*** Block opens ***
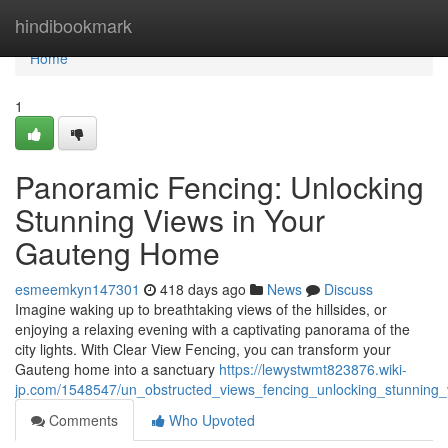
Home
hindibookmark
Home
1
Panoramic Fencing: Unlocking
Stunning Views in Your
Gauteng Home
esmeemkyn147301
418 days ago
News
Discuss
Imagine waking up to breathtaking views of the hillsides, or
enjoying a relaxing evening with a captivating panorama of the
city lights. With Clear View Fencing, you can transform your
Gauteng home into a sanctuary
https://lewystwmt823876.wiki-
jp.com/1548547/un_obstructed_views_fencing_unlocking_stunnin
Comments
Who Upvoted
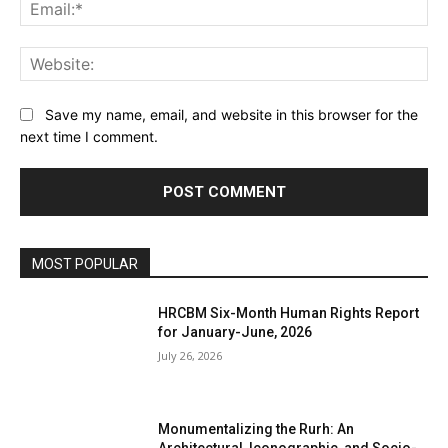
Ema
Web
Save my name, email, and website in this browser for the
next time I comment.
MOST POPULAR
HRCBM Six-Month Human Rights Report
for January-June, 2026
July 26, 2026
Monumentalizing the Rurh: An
*** Block closes ***
• _Your task_
Reproduce every entry word for word, but skip any pictures.

• _Exercise output_
Home
hindibookmark
Home
1
Panoramic Fencing: Unlocking
Stunning Views in Your
Gauteng Home
esmeemkyn147301
418 days ago
News
Discuss
Imagine waking up to breathtaking views of the hillsides, or
enjoying a relaxing evening with a captivating panorama of the
city lights. With Clear View Fencing, you can transform your
Gauteng home into a sanctuary
https://lewystwmt823876.wiki-
jp.com/1548547/un_obstructed_views_fencing_unlocking_stunnin
Comments
Who Upvoted
Ema
Web
Save my name, email, and website in this browser for the
next time I comment.
MOST POPULAR
HRCBM Six-Month Human Rights Report
for January-June, 2026
July 26, 2026
Monumentalizing the Rurh: An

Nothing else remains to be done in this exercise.